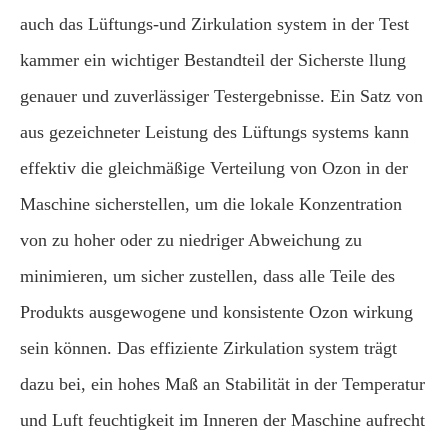
auch das Lüftungs-und Zirkulation system in der Test
kammer ein wichtiger Bestandteil der Sicherste llung
genauer und zuverlässiger Testergebnisse. Ein Satz von
aus gezeichneter Leistung des Lüftungs systems kann
effektiv die gleichmäßige Verteilung von Ozon in der
Maschine sicherstellen, um die lokale Konzentration
von zu hoher oder zu niedriger Abweichung zu
minimieren, um sicher zustellen, dass alle Teile des
Produkts ausgewogene und konsistente Ozon wirkung
sein können. Das effiziente Zirkulation system trägt
dazu bei, ein hohes Maß an Stabilität in der Temperatur
und Luft feuchtigkeit im Inneren der Maschine aufrecht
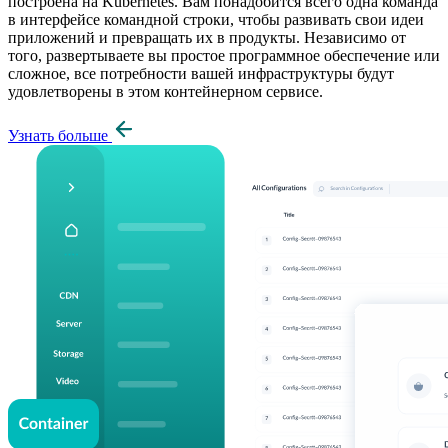
построена на Kubernetes. Вам понадобится всего одна команда
в интерфейсе командной строки, чтобы развивать свои идеи
приложений и превращать их в продукты. Независимо от
того, развертываете вы простое программное обеспечение или
сложное, все потребности вашей инфраструктуры будут
удовлетворены в этом контейнерном сервисе.
Узнать больше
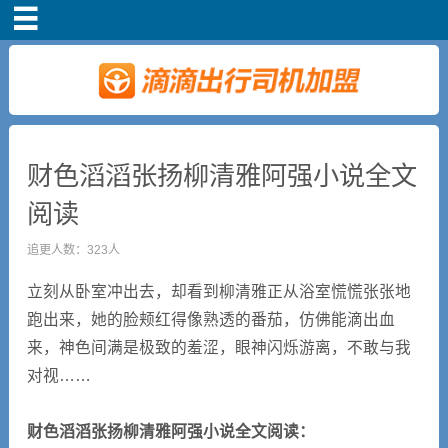
首页
车主注册
常见问题
财色滔滔张扬柳清雅阿强小说全文
阅读
补贴政策
追更人数：323人
司机端下载
立刻从卧室冲出去，却看到柳清雅正从浴室慌慌张张地
跑出来，她的脸颊红得像熟透的番茄，仿佛能滴出血
小说短剧
来，神色间满是极致的羞涩，眼神闪烁游离，不敢与我
对视……
财色滔滔张扬柳清雅阿强小说全文阅读：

══════════

About this exercise: Print exactly the lines between the line containing "удовлетворены в этом контейнерном сервисе." and the last line of the entries above, including both, and nothing besides; skip the pictures.

Expected output:
удовлетворены в этом контейнерном сервисе.
Узнать больше
首页
车主注册
常见问题
财色滔滔张扬柳清雅阿强小说全文
阅读
补贴政策
追更人数：323人
司机端下载
立刻从卧室冲出去，却看到柳清雅正从浴室慌慌张张地
跑出来，她的脸颊红得像熟透的番茄，仿佛能滴出血
小说短剧
来，神色间满是极致的羞涩，眼神闪烁游离，不敢与我
对视……
财色滔滔张扬柳清雅阿强小说全文阅读：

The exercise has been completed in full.